Kisah Salman Al-Farisi yg ingin meminang seorang prempuan dari Bani Laits. Namun sayangnya Salman Al-Farisi malu secara langsung untuk meminang gadis tersebut. Lalu Salman Al-Farisi mengajak sahabatnya yg bernama Abu Dardak agar segera meminang gadis tersebut untuk Salman Al-Farisi. Lalu Abu Dardak pun ke rumah gadis tersebut untuk menemui keluarga gadis tersebut guna meminangnya untuk Salman Al-Farisi. Abu Dardak pun menyampaikan tujuan maksudnya dan menyebutkan segala kebaikan dan pujian untuk Salman Al-Farisi.

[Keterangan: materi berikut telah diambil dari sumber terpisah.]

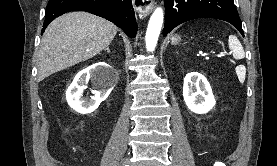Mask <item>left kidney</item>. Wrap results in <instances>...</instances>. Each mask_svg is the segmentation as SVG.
Wrapping results in <instances>:
<instances>
[{
	"label": "left kidney",
	"instance_id": "5707ae66",
	"mask_svg": "<svg viewBox=\"0 0 277 166\" xmlns=\"http://www.w3.org/2000/svg\"><path fill=\"white\" fill-rule=\"evenodd\" d=\"M183 97L187 107L194 113L205 114L215 106V98L207 79L198 72L184 78Z\"/></svg>",
	"mask_w": 277,
	"mask_h": 166
}]
</instances>
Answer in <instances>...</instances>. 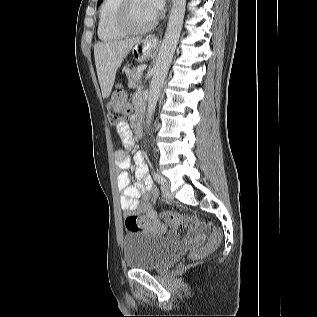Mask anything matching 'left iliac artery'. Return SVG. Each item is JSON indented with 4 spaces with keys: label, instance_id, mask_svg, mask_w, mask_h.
<instances>
[{
    "label": "left iliac artery",
    "instance_id": "obj_1",
    "mask_svg": "<svg viewBox=\"0 0 317 317\" xmlns=\"http://www.w3.org/2000/svg\"><path fill=\"white\" fill-rule=\"evenodd\" d=\"M153 177L154 180L158 183H162L164 181V178L158 172H154Z\"/></svg>",
    "mask_w": 317,
    "mask_h": 317
}]
</instances>
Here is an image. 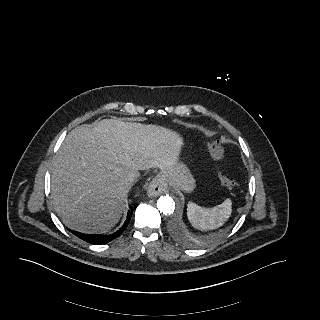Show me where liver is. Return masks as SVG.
<instances>
[{"label": "liver", "mask_w": 320, "mask_h": 320, "mask_svg": "<svg viewBox=\"0 0 320 320\" xmlns=\"http://www.w3.org/2000/svg\"><path fill=\"white\" fill-rule=\"evenodd\" d=\"M183 139L174 131L104 119L65 138L52 166L51 196L58 216L82 233H106L120 220L130 188L127 175L170 169Z\"/></svg>", "instance_id": "obj_1"}]
</instances>
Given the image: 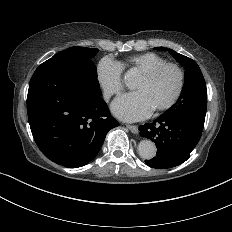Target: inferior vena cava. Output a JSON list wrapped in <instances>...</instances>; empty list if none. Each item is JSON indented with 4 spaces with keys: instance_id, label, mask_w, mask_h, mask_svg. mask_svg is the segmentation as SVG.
<instances>
[{
    "instance_id": "1",
    "label": "inferior vena cava",
    "mask_w": 232,
    "mask_h": 232,
    "mask_svg": "<svg viewBox=\"0 0 232 232\" xmlns=\"http://www.w3.org/2000/svg\"><path fill=\"white\" fill-rule=\"evenodd\" d=\"M104 97H105L106 100H108L109 99V93H104Z\"/></svg>"
}]
</instances>
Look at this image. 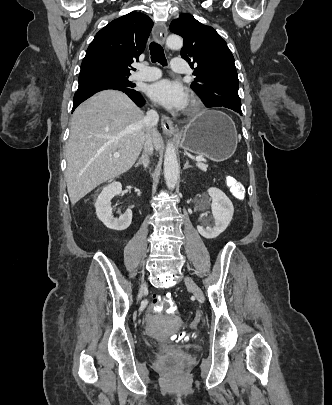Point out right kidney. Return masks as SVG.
Segmentation results:
<instances>
[{"instance_id":"1","label":"right kidney","mask_w":332,"mask_h":405,"mask_svg":"<svg viewBox=\"0 0 332 405\" xmlns=\"http://www.w3.org/2000/svg\"><path fill=\"white\" fill-rule=\"evenodd\" d=\"M121 192V183L112 182L102 190L95 203L98 219L103 222L107 228L116 231L126 230L132 222V211L129 208L118 219L113 216L111 200L115 195L120 194Z\"/></svg>"}]
</instances>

Namun, sayang seribu kali sayang, yg terjadi malah sangat mengharukan. Keluarga gadis tersebut tidak mau menikahkan gadisnya dengan Salman Al-Farisi, mereka hanya menikahkan gadisnya dengan Abu Dardak. Dan singkatnya Abu Dardak pun menikahi gadis tersebut.
Lalu Abu Dardak menemui sahabatnya Salman Al-Farisi dan sungguh ia sangat malu untuk menceritakan kejadiannya, namun setelah dipaksa akhirnya Abu Dardak pun menceritakan semuanya.
Lalu apa kata Salman Al-Farisi? Apakah dia marah terhadap sahabatnya karena tidak bisa menerima kenyataan?
Saya gak nyangka bahwa begitu lembutnya hati Salman Al-Farisi, sehingga pantas sekali pengarang kitab Qososul Auliya (Muhammad Kholid Tsabit) menyebutkan kisah Salman Al-Farisi ini di peringkat pertama pada bagian Zuhudnya Para Wali-Wali Allah.
Salman Al-Farisi berkata kepada Abu Dardak yang telah menceritakan semuanya dengan penuh rasa malu: Sebenarnya saya lah yg lebih berhak malu daripada engkau wahai sobatku, sebab bagaimana mungkin aku hendak memimang gadis itu sedangkan gadis itu telah ditakdirkan oleh Allah untukmu.